Dazu fällt mir übrigens eine Geschichte ein. Ich kenne eine Fachlehrerin, die Mitte der 90er-Jahre ihr Examen machte. Sie gehörte somit zu den letzten Jahrgängen, die noch die Lehrbefähigung für das Fach Kurzschrift erwerben konnten/mussten. Diese Kollegin hat nach ihrem Examen nie mehr Kurzschrift unterrichtet. Deshalb hat sie sich, gemeinsam mit einer anderen Fachlehrerin, für das Fach Wirtschaftsinformatik weiterqualifiziert (Erweiterungsprüfung im Jahr 2005).

Die beiden Damen haben allerdings dieses Fach im Anschluss nicht unterrichten dürfen, da dieses Fach (so die Begründung ihrer Schulleitung) nur in Ausnahmefällen von Fachlehrern unterrichtet werden soll und die studierten Lehrer deshalb ein größeres Anrecht auf dieses Fach haben. Somit unterrichten die beiden Damen bis heute ausschließlich TV, obwohl sie offiziell die Lehrbefähigung für drei Fächer besitzen. Es wundert mich schon fast, dass wir Fachlehrer überhaupt bezahlte Ferien kriegen ;)

Re: Kurzschrift im Differenzierungsbereich

von Lenz » 11.08.2015 10:52

Stenografie ist durchaus eine praktische und sinnvolle Arbeitstechnik. Allerdings ist das Erlernen sehr mühevoll und zeitaufwändig. Auch deshalb wird das Fach noch nicht mal mehr als Wahlfach angeboten. Die letzten ausgebildeten Stenolehrer unterrichten bei uns alle nur noch TV.

Re: Kurzschrift im Differenzierungsbereich

von mara29 » 31.07.2015 22:55

Ich bin auch noch eine Stenolehrerin und bedaure es im Moment wieder neu, dass ich dieses Studienfach nicht unterrichten kann. Aktuell bin ich im Begriff, über die Volkshochschule einen Stenokurs aufzubauen. Viele Grüße mara29

Re: Kurzschrift im Differenzierungsbereich

von Finchen87 » 24.05.2012 12:58

In der Realschule habe ich selbst noch Steno gelernt. Das Fach hieß da noch Textverarbeitung und bestand zur Hälfte aus Steno und zur anderen Hälfte aus PC-Arbeit, aber da nur Word. Also Briefe schreiben und ein bisschen Dokumentgestaltung. Mit der zweiten Hälfte habe ich immer die schlechten Noten aus der ersten ausgeglichen. ;D

Nach drei Jahren Unterricht in diesem Fach konnte ich trotzdem nicht schnell genug schreiben um ein Diktat aufzunehmen. Ich fand das Fach grässlich und langweilig und sinnlos.
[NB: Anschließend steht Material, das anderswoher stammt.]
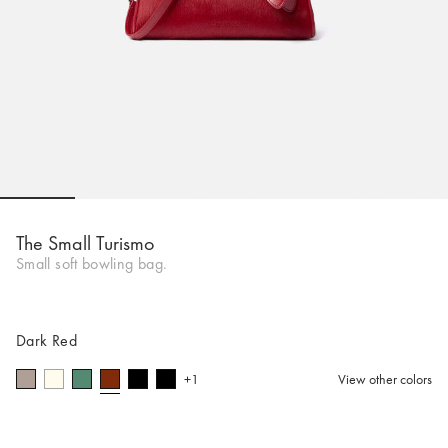
Go to slide 1
Go to slide 2
Go to slide 3
Go to slide 4
Go to slide 5
Go to 
The Small Turismo
Small soft bowling bag.
Dark Red
+1
View other colors
selected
Jetzt, vom Podest meiner reichen Erfahrungen herunter kann ich sagen, dass es manchmal schon nützlich wäre, Steno zu können. Aber der Übungs- und Lernaufwand steht in keinem Verhältnis zu den Vorteilen, die ich darin sehe.

Besser als Steno-Unterricht an allgemeinbildenden Schulen wäre ein verpflichtender Unterricht im Tastschreiben, also auch am Gymnasium. Denn ich habe schon mehr (ehemalige) Studenten darüber klagen hören, kein Tastschreiben zu können und somit bei Haus- Diplom- und Masterarbeiten lange und mühsam vor sich hin zu tippseln als darüber, in Vorlesungen und Besprechungen nicht schnell genug mitschreiben zu können.

Re: Kurzschrift im Differenzierungsbereich

von Borcas » 09.03.2012 23:37

Ok... das sehe ich jetzt etwas differenziert.

Kann mich noch erinnern, als es einst hieß, Tastaturen und Maus würden "bald" aus dem gewohnten PC-Umfeld verschwinden, denn Sprachsteuerung würde beides ersetzen.

Und nun, kaum 15 Jahre (oder so) später? Schau an! Wir arbeiten kaum mehr mit Tastatur und Maus... *lach*

Sehe aber auch, dass das von Flo angesprochene Problem des nicht funktionierenden Diktiergerätes im Hörsaal mit Webcam in jedem Laptop heutzutage auch nicht mehr präsent ist. Zum Glück können wir die Zukunft nicht planen. Vielleicht sprechen wir in 10 Jahren tatsächlich alle in unser Telefon, vielleicht schreiben wir wieder Steno, vielleicht pulen wir uns auch wieder mit abgebrochenen Ästchen Essensreste aus den Zähnen.

Hach, was für eine schöne Welt, in der die Zukunft sich noch selbst entwickeln darf...

Re: Kurzschrift im Differenzierungsbereich

von Tanja » 09.03.2012 20:59

In Zeiten von "Siri" ist Steno komplett überflüssig - meiner Meinung nach. Und Siri ist vermutlich erst der Anfang. ;D

Re: Kurzschrift im Differenzierungsbereich

von Borcas » 09.03.2012 12:10

Von Weitblick will ich gar nicht sprechen. Sagen wir einfach, aus einer anderen Perspektive.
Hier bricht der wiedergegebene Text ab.